The awkward time zone issues and a never-ending pile of university coursework meant I missed much of the 2008 season, so the disappointment of the MLS Cup defeat didn’t sink in. Runner-up status did fill me with confidence as I vowed to dedicate a lot more time to MLS in 2009. At the same time as I growing frustrated by the overpaid, underwhelming nature of top level football in Europe, I was falling in love with the humble modesty and work ethic of the improving American league.
My first committed MLS season was torture as I watched almost every losing effort as the Red Bulls sank to an embarrassing low.

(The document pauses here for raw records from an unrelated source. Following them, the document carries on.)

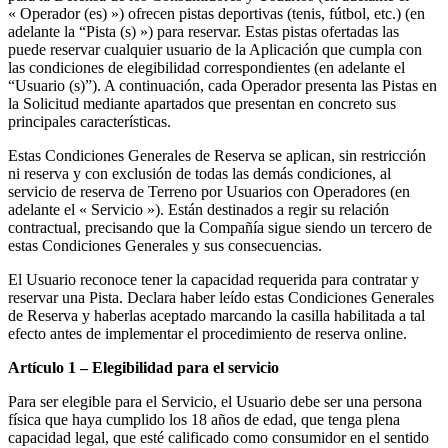
« Operador (es) ») ofrecen pistas deportivas (tenis, fútbol, ​​etc.) (en
adelante la “Pista (s) ») para reservar. Estas pistas ofertadas las
puede reservar cualquier usuario de la Aplicación que cumpla con
las condiciones de elegibilidad correspondientes (en adelante el
“Usuario (s)”). A continuación, cada Operador presenta las Pistas en
la Solicitud mediante apartados que presentan en concreto sus
principales características.
Estas Condiciones Generales de Reserva se aplican, sin restricción
ni reserva y con exclusión de todas las demás condiciones, al
servicio de reserva de Terreno por Usuarios con Operadores (en
adelante el « Servicio »). Están destinados a regir su relación
contractual, precisando que la Compañía sigue siendo un tercero de
estas Condiciones Generales y sus consecuencias.
El Usuario reconoce tener la capacidad requerida para contratar y
reservar una Pista. Declara haber leído estas Condiciones Generales
de Reserva y haberlas aceptado marcando la casilla habilitada a tal
efecto antes de implementar el procedimiento de reserva online.
Artículo 1 – Elegibilidad para el servicio
Para ser elegible para el Servicio, el Usuario debe ser una persona
física que haya cumplido los 18 años de edad, que tenga plena
capacidad legal, que esté calificado como consumidor en el sentido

Still I stuck with them; for some reason I’d fallen in love with what was now the worst team in the league!
I followed every second of the 2010 MLS season, learning the finer details of the rules and becoming accustomed to the players of every side. My loyalty to New York was rewarded with a consistently impressive season and the arrivals of big names Thierry Henry and Rafael Marquez.
When I’m asked who I support, I answer with New York Red Bulls. Tottenham Hotspur will always have a place in my heart, having grown up with them, but I inherited them from family and birthplace. I have chosen New York, and I’m enjoying every moment of supporting them.
Youri Djorkaeff has long since departed New York, but I’m still there, in spirit at least. I’m English-born, but I’m proud to support the Red Bulls. It’s a pleasure being a part of the family.